İsrail Cumhurbaşkanı Herzog da gelişmelere tepki gösterdi. Yaptığı açıklamada, "Burası bir kanun devletidir." ifadelerinin ardından özellikle tüm milletvekillerinden derhal sükûnet içinde olmalarını istedi.
Başbakan Binyamin Netanyahu, askeri üsse düzenlenen baskını kınayarak sükûnet çağrısı yapmıştı.
Ardından İsrail Ulusal Güvenlik Bakanı aşırı sağcı Itamar Ben-Gvir, polise kanunu çiğneyenlere karşı harekete geçme talimatı verdiğini açıkladı.
Ben Gvir’e cevaben İsrail muhalefetinden eski Savunma Bakanı Benny Gantz, sosyal medya hesabından yaptığı paylaşımda, iktidar içindeki "şiddete çağrı yapan aşırıcı figürleri" eleştirerek İsrail'in sorumlu kararlar alacak bir hükümete ihtiyaç duyduğunu belirtti.
İsrail'de 2021-2022 yıllarında başbakanlık yapan Bennett, ise "Bu deliliği derhal durdurun.” dedi.
İsrail'de muhalefet lideri Yair Lapid ise, yaşananları "Biz cehennemin kenarında değiliz, bizzat cehennemin içindeyiz." sözleriyle yorumladı.
BM: İsrailli askerler cinsel işkenceden suçlu bulunursa hesap vermeli
BM Sözcüsü Stephane Dujarric, AA muhabirinin, "İsrailli askerler tarafından Sde Teiman Hapishanesi'nde cinsel işkenceye uğrayan Filistinli tutuklu hakkında bir soru sormak istiyorum.
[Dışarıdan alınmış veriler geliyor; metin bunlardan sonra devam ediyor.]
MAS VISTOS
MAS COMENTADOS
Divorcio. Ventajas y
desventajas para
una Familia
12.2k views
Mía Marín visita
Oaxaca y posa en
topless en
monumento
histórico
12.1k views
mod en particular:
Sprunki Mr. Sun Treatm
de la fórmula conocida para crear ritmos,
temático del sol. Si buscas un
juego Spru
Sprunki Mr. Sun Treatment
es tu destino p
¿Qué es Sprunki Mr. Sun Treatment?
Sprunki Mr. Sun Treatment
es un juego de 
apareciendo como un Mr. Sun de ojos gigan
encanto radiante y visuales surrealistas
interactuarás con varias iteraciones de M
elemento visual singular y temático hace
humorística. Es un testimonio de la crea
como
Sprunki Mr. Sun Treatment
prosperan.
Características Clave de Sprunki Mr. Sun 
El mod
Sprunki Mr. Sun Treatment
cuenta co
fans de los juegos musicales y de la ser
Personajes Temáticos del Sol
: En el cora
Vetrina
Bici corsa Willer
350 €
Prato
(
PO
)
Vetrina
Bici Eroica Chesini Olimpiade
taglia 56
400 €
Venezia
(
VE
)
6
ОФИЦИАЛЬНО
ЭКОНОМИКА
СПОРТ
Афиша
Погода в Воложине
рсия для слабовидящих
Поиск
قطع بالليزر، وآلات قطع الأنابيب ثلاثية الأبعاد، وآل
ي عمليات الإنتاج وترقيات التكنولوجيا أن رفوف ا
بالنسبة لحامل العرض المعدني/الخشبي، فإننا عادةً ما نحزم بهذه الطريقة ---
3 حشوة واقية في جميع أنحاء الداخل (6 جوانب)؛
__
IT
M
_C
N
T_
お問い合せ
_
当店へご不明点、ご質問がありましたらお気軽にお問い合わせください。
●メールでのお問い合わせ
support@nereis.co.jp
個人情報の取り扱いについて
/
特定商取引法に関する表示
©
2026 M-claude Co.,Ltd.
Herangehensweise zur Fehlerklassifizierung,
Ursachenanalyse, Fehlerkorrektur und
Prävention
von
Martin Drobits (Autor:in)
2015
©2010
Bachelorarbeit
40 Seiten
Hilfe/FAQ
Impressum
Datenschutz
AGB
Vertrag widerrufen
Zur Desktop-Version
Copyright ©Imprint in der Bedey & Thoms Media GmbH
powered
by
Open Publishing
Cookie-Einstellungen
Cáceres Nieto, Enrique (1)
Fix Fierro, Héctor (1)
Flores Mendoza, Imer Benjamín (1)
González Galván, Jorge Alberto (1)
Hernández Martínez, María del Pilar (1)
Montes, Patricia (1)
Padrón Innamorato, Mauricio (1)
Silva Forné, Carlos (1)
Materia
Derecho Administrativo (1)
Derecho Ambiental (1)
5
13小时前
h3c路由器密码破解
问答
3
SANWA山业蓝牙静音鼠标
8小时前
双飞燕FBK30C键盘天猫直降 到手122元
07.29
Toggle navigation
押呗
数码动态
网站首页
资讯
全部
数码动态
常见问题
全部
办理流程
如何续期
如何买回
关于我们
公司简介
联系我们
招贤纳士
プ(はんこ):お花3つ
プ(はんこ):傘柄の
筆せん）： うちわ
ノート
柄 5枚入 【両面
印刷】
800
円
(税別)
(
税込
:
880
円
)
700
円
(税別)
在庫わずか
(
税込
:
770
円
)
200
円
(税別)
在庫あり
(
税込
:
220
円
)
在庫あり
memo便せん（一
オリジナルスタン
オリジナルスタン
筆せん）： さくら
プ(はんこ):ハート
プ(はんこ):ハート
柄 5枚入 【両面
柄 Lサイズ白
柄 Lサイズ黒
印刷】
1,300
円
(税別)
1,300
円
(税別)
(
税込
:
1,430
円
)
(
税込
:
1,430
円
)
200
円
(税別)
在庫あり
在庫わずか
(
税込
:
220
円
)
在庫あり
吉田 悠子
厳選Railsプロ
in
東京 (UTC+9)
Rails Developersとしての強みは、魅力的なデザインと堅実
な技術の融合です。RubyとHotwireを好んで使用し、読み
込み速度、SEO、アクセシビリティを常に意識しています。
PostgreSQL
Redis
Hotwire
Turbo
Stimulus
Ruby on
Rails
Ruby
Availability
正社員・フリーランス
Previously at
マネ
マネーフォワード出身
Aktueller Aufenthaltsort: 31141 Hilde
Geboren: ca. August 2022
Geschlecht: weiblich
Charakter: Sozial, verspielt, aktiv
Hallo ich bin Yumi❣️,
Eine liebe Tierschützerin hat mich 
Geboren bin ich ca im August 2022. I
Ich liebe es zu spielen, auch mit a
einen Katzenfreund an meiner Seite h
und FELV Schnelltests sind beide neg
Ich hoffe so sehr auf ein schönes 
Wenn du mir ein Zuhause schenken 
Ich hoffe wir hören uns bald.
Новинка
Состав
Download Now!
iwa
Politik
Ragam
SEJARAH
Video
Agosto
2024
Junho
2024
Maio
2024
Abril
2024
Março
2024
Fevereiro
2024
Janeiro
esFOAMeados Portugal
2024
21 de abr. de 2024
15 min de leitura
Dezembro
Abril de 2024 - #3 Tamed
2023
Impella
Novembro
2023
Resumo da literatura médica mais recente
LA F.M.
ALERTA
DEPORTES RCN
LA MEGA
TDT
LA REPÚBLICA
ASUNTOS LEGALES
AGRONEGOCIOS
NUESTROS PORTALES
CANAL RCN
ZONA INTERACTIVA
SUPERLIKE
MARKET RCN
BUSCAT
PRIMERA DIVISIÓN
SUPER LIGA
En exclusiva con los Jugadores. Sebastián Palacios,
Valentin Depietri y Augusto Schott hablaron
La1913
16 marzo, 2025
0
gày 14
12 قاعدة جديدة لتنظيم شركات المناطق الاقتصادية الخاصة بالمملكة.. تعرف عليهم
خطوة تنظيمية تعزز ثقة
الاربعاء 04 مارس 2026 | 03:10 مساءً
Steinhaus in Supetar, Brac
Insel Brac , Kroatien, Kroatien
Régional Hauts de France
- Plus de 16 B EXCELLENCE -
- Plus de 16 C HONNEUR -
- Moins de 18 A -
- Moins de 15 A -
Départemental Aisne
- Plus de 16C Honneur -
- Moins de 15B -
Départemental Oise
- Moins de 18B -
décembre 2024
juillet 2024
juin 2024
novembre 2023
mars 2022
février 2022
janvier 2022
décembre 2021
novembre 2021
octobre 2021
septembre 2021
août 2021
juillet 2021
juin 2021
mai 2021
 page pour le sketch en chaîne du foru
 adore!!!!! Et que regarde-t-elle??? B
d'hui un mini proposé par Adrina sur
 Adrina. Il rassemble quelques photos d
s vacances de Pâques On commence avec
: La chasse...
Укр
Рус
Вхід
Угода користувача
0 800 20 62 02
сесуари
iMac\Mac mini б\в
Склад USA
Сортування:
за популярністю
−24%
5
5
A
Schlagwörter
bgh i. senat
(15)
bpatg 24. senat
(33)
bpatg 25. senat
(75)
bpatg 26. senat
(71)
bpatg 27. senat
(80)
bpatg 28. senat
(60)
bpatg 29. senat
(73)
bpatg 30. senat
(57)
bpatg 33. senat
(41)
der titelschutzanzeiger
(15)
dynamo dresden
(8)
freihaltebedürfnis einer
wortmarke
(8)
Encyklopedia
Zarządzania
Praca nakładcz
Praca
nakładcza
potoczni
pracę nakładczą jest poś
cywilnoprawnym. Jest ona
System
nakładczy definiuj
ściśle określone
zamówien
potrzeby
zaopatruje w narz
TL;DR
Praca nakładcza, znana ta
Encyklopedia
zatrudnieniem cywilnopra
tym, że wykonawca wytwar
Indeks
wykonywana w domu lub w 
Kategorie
Bununla ilgili 10 İsrail askerinin gözaltına alındığı bildiriliyor. Ancak askerlerin gözaltına alınmasına ilişkin tepkiler ve protestolar var. Tepkiniz nedir?" sorusunu cevapladı.
M'nin insan hakları personelinin İsrail'de farklı yerlerde tutuklulara yönelik muameleyi incelediğini aktaran Dujarric, bunun ardından bilgilendirme yapacaklarını söyledi.
Dujarric, "Eğer askerler suçlu bulunursa, hesap vermeli." ifadesini kullandı.